CA has come by the majority of its approximately 1,200 products through acquisition, including such diverse technologies as the Advantage data-transformation tools from Platinum Technology, Ingres database from the Ask Group, and the Cool software-development tools from Sterling Software. But CA executives are quick to point out that Unicenter, a suite of software for managing Windows- and Unix-based systems, was developed in-house.

CA launched Unicenter in 1993, in conjunction with Hewlett-Packard, as a client-server systems-management product for the Unix operating system. A co-marketing deal with Microsoft for Unicenter on Windows NT in 1995 helped establish the product more firmly. CA developed a radical graphical 3-D interface for Unicenter TNG (for "the next generation") in 1996.

CA says there are 20,000 active licensees of the product, which can monitor the performance of computers and databases, report problems to companies' support desks, and help manage portfolios of IT assets and license agreements. After years of sales increases, however, Unicenter revenue declined nearly 11% last year, to $1 billion, about one-third of CA revenue.

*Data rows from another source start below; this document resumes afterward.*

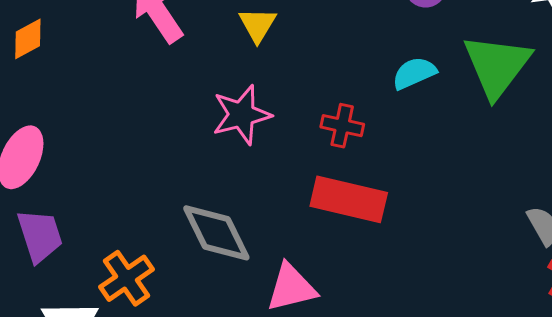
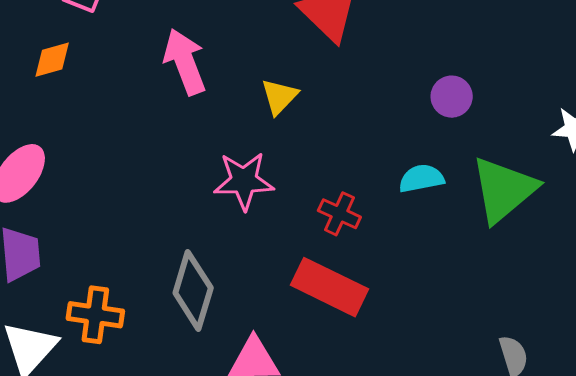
gray diamond: (216, 233) -> (193, 290), turned 30
orange cross: (127, 278) -> (95, 315), turned 30

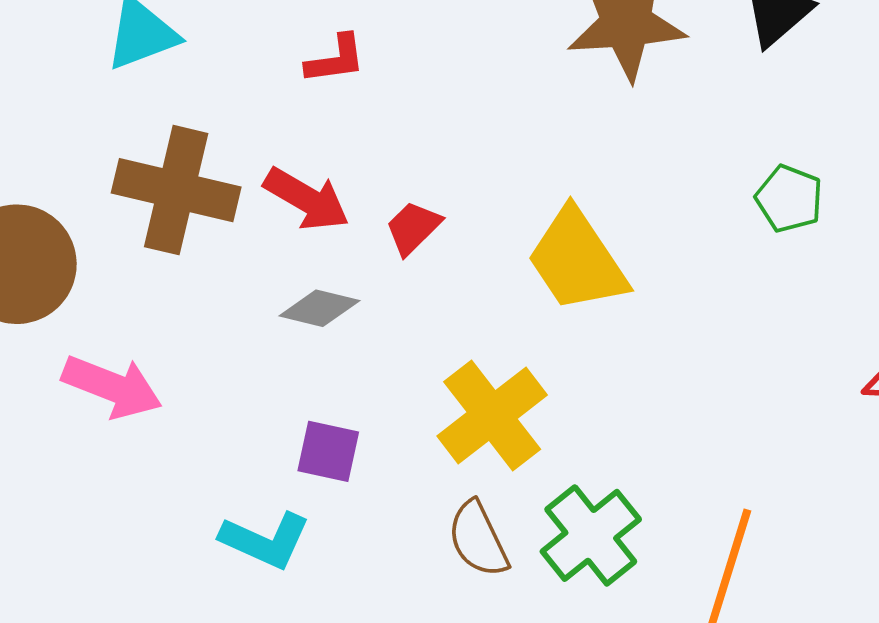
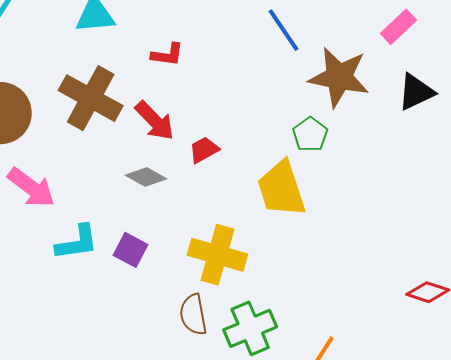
red L-shape: (335, 59) -> (167, 55), moved
green pentagon: (789, 199) -> (310, 134), moved
yellow cross: (492, 416) -> (217, 255), turned 38
cyan L-shape: (265, 540) -> (77, 242), moved, turned -48

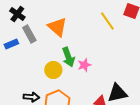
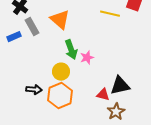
yellow line: (107, 21) -> (110, 14), turned -42
yellow circle: (53, 70) -> (61, 72), moved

CA wants to reinvigorate its invented-here product and make it relevant to the modern demands of server consolidation, systems integration, and resource maximization, which it hopes to incorporate in its on-demand computing strategy. To do that, the company is developing load-balancing and server-provisioning capabilities for Unicenter and building in support for Web services. Enhanced versions of Unicenter modules for software delivery, asset management, and portfolio management are due by October.